POSシステムを用いる目的の一つに単品管理がある。それには商品ごとに異なるバーコードが必要であり、企業をまたがる利用のためには、JANコードのような標準コードの制定が必要である。ここでは、スーパーやコンビニなどでの食品や日用品につけられたコードを対象にする。
なお、「シンボル」と「コード」という言葉が使われる。シンボルとは、「1」や「2」を表示する太い線と細い線の組み合わせの方法、線の間隔、線の太さなどのことである。それを標準化することにより、スキャナで読み取ることができる。コードとは、例えばJANコードでは、全体の桁数は13桁で、先頭の2桁は生産国コードで日本は49あるいは45であるというような数字列のルールづけのことである。しかし、ここでは混同して用いている個所もある。
標準コード以前の試行
- 1949年 ウッドランド、シルバー、円形シンボルの特許出願
Norman Joseph WoodlandとBernard Silverは、図のような円形シンボル("bull's eye" symbolと呼ばれた)を考案して、「Classifying Apparatus and Method」として特許申請、1952年に特許を取得した。実用的に普及はしなかったが、これが最初のバーコードだといわれている。
- 1968年 Identicon社、Two of Five Code
- 1972年、Intermec社、ITF(Interleaved Two of Five)
「2of5」とは、2本の太線と3本の細線の組み合わせのうち前4本の中の太線にウエイトづけして数値を表す方式。ITFでは、データの奇数桁を黒部分、偶数桁を白部分が独立して表現する。後に、物流標準シンボルとして使われるようになった。
- 1955年 米国商工会議所、POSシステムの原型構想
小売店の将来形態として、キャッシュレジスタと電子スキャナによる自動チェッキングシステムが重要になろうという構想報告。これが最初のPOSシステムの概念であるという。
- 1967年、クロガー、初のチェッキングシステム試行実験
- 1972年 ダイエーと三越百貨店、日本初のチェッキングシステム試行実験
クローガー(Kroger)は米国3位(現在)の大手スーパー
この頃は未だ共通商品コードがなく、実験のために個別にバーコードのマーキングをする必要があった。
共通商品コードの制定
- 1973年 UPCコード(Universal Product Code)制定
- 1977年 EANコード(European Article Number)制定
- 1978年 JANコード(Japanese Article Number)制定
これらは、食品や日用品にあらかじめ印刷されているバーコードである。
米国食品チェーン協会は、共通商品コードが必要だと考え、UPCコードを作成した。
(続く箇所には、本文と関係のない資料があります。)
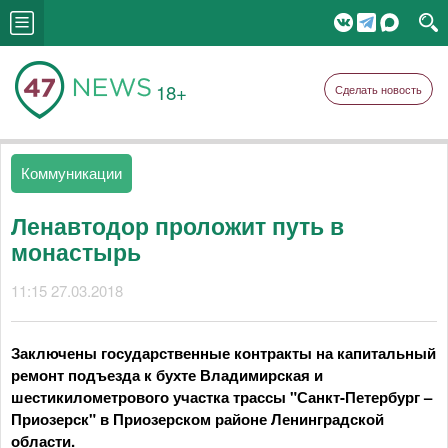
18+
Сделать новость
Коммуникации
Ленавтодор проложит путь в
монастырь
11:15 27.03.2018
Заключены государственные контракты на капитальный
ремонт подъезда к бухте Владимирская и
шестикилометрового участка трассы "Санкт-Петербург –
Приозерск" в Приозерском районе Ленинградской
области.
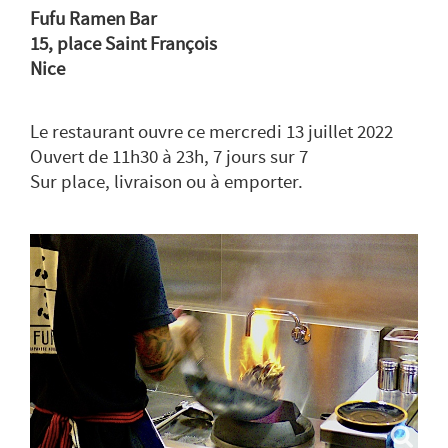
Fufu Ramen Bar
15, place Saint François
Nice
Le restaurant ouvre ce mercredi 13 juillet 2022
Ouvert de 11h30 à 23h, 7 jours sur 7
Sur place, livraison ou à emporter.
同協会の提案依頼に応じたIBMのものが原案になるが、IBMは特許権利行使をしないというパブリックドメイン宣言をした。
EANコードは、UPCと互換性をもたせており、JANコードは基本的にはEANコードの国コードが49および45のものである。
- 1987年 集合包装用商品コード(物流ITFシンボル)の制定
JANコードに包装用のコードを加えた14桁あるいは16桁(16桁は日本独自)のコード体系で、段ボールなどにも印刷しやすいようにITFシンボルを使用した。
- 1976年 OCR-A/Bフォント制定
衣服などではタグにつけられた印刷文字を文字を読み込んで利用してきた。その印刷文字のフォントの標準化も行われた。
1980年代になると、スーパーやコンビニでの電子化が進んだ。特にセブンイレブンはPOSシステムの高度利用に優れており、1982年にPOSシステムを導入するとともに、納入業者にソースマーキングを要求。これがJANコード普及に貢献したといわれている。
2次元コード(QRコード)
QRコードは、日本のデンソーが考案したものであるが、パブリックドメイン宣言をしており、1999年にJIS規格、2000年にISO規格になった。
GTIN(Global Trade Item Number)による商品識別コード統合化
GS1(Global Standard One)は流通情報の国際標準化機関組織。2005年に、欧州と米国の商品コード標準化組織(EANとUCC)の統合に伴いUPC/EANの商品識別コードおよび集合包装用商品コードを統合した国際取引商品番号GTINを制定した。当然、日本もそれに準拠することになった。
GTINでは14桁が標準になっている。JANコードは13桁のままでよいが、その処理段階で14桁にすることになる。日本独自の16桁の集合包装用商品コードは使えなくなった。